Lethe Tanner     [signed]     {SEAL)

Signed published and declared for her last will and testament by Althea Tanner in the presence of the undersigned who at her request and in her presence have affixed in names as witnesses thereto; May 15, 1847

Sam D. King    [Signed]       H.B. Croggin    [Signed]       E. Simms    [Signed]

 


District of Columbia 		}			Orphans Court 
Washington County, to wit 	}			     March 8th 1864

This day appeared H.B. Croggin, one of the subscribing witnesses to the a foregoing 	 
last will and testament of Alethia Tanner late of Washington County aforesaid, deceased, 
and made on oath on the Holy Evangels of Almighty God that he did see the Testatrix 
therein names sign and seal this will ; that she published , pronounced and declared the 
same to be her last will and testament; that at the time of so doing she was to the best of 
his apprehension, of sound and disposing mind, memory and understanding; and that his 
name as witness to the aforesaid will was signed in the presence and at the request of the 
Testatrix  and in the presence of Sam D. King & E. Simms, the other subscribing 
witnesses thereto, The said H.B. Croggin, at the same time also provided the Signature 
and death of the said E. Simms one of the witnesses to the said will.

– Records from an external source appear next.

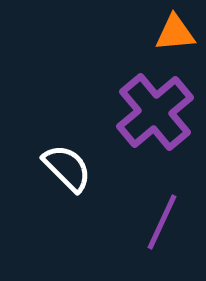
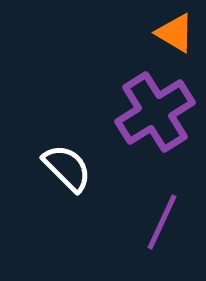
orange triangle: rotated 36 degrees clockwise
purple cross: rotated 8 degrees clockwise
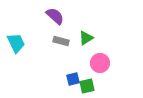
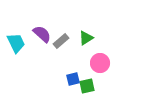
purple semicircle: moved 13 px left, 18 px down
gray rectangle: rotated 56 degrees counterclockwise
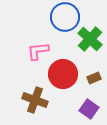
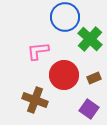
red circle: moved 1 px right, 1 px down
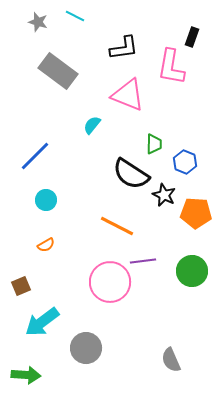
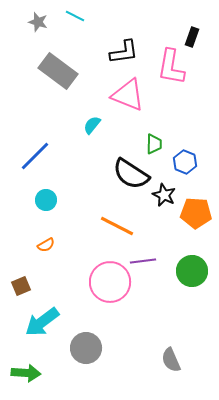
black L-shape: moved 4 px down
green arrow: moved 2 px up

Test: Z.C. Robbins Register of Wills.  {Signed} 



District of Columbia 
Washington County 

on this day of March 1864before me the Subscriber a Notary  Public in and for the 
County and District a foresaid personally appeared Eurydice F. Simms and made oath on 
the Holy Evangels of Almighty God the names of subscribers and witnesses to the 
annexed will of Lethe Tanner is the hand writing of her Late Husband  Elerus . Simms 
 John Clarke 19

					1864 

				  Alethia Tanner's 

					Will 

Filed March 8 -1864 and the same day proven by one of the subscribing witnesses thereto 
& also death & signature of one of the witnesses  Also the same day fee paid for 
recording & probate of will 

				  April 12th 1864

Letters of Administration issued to John F. Cook a son of one of the Executors of the 
Will appointed; it appearing tot he Court that both of the Executors named in the will are 
dead. 

Recorded Liber No. 1 Folio 323 


Endnotes

1 Much of the above information regarding Alethia Browning Tanner, George Bell, Sophia Browning Bell Laurena Browning Cook and their remarkable families are derived from District of Columbia, Department of Education, Special Report of the Commissioner of Education on the Condition of Public Schools in the District of Columbia, submitted to the Senate, June 6, 1868, and to the House, with Additions June 13, 1870. Washington, DC: Government Printing Office, 1870, (hereafter Special Report 1870) See pages 195 - 198. The Special Report published in 1870 is notable for its candor and that individuals who knew the Bell, Browning, and Cook families apparently provided much of the information used in this report. The last wills and testaments of both George Bell and Sophia Browning Bell are also useful as they contain valuable insights into the Bell family's economic situation and are also useful l to establish the number and names of their surviving children and grandchildren. Their wills were filed in the District of Columbia Orphans Court (Probate Court) see Bell, George1845 Box 17, and Bell, Sophia 1853 box 22.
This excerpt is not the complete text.